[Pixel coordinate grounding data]
***
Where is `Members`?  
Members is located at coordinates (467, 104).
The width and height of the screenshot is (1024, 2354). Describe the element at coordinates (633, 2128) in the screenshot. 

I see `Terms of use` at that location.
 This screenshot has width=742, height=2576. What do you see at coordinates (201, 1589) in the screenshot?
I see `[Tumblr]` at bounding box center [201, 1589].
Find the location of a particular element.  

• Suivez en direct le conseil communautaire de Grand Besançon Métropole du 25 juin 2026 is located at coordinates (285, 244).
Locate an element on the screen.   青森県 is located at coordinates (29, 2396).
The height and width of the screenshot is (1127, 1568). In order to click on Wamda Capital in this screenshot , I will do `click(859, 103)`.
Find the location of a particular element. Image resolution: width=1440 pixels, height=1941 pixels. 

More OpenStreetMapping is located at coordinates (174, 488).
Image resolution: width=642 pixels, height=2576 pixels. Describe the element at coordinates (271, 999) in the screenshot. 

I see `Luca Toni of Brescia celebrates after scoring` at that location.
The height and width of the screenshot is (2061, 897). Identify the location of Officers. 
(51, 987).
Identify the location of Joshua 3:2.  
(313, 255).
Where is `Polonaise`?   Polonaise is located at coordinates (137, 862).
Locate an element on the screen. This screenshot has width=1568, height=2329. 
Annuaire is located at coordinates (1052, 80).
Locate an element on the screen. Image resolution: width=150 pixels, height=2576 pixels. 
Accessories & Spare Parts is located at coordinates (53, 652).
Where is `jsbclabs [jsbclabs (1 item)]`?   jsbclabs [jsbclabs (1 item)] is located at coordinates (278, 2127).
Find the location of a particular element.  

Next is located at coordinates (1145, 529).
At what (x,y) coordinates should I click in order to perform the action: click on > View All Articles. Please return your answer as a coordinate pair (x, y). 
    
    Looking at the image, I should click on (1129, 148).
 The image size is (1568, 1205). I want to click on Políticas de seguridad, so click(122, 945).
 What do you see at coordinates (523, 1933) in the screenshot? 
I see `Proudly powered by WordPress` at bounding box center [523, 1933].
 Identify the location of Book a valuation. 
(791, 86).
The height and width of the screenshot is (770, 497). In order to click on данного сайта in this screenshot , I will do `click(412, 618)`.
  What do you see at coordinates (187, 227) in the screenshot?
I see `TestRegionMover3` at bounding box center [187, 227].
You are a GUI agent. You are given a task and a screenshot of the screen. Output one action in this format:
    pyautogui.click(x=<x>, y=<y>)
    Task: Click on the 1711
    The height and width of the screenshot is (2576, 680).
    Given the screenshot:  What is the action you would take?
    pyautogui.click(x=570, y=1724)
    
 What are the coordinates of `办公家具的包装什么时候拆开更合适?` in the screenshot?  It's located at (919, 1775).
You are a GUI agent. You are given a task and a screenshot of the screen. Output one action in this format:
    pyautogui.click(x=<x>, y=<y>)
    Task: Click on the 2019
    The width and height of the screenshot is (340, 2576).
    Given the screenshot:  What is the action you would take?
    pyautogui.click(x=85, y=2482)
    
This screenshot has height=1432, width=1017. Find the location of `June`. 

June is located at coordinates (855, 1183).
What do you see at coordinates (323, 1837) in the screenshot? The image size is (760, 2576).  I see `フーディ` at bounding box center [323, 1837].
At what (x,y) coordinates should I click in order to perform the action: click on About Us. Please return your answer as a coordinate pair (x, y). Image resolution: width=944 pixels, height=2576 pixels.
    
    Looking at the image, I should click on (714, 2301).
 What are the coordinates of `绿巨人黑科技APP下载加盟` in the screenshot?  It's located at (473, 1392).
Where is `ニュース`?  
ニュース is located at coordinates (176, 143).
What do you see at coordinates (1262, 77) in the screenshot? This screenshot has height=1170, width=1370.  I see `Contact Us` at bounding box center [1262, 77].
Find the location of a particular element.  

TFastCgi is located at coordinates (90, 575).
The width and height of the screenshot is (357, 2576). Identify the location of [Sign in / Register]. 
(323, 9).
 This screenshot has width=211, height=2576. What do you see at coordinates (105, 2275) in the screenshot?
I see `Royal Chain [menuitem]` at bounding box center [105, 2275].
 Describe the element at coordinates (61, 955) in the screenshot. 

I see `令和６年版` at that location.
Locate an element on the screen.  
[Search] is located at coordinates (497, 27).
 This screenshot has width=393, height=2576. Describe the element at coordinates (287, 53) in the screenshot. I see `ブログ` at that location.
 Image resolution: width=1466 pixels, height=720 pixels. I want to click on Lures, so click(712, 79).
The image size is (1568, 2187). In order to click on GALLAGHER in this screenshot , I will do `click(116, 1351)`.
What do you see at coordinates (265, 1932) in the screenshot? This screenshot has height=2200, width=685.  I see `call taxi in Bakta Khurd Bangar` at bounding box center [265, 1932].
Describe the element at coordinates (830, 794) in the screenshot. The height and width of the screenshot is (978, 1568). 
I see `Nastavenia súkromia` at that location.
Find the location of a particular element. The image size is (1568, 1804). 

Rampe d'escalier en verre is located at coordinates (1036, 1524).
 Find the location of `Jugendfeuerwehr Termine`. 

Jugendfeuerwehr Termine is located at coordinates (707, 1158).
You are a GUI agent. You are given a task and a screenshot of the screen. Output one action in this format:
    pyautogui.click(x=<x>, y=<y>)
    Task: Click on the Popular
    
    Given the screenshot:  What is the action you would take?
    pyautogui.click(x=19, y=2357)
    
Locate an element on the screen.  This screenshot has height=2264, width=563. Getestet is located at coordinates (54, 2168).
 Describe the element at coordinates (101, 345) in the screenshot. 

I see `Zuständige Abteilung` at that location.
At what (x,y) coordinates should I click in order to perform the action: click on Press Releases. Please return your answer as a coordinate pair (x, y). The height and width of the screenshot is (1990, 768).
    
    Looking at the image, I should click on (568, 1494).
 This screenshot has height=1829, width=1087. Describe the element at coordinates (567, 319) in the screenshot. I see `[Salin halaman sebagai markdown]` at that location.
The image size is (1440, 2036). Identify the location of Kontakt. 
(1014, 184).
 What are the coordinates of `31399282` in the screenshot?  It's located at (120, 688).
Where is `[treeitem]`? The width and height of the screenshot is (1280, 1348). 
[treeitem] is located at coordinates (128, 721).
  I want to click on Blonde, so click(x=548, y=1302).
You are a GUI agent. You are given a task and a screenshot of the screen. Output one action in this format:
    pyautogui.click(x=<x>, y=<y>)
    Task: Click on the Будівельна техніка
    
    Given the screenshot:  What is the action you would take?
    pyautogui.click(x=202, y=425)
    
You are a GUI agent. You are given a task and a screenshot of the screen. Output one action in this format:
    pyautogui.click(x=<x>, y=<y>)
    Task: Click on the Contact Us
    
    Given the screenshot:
***
Using the entries above, state how many lines contain the string "Contact"; the number is all that is needed.

Answer area:
2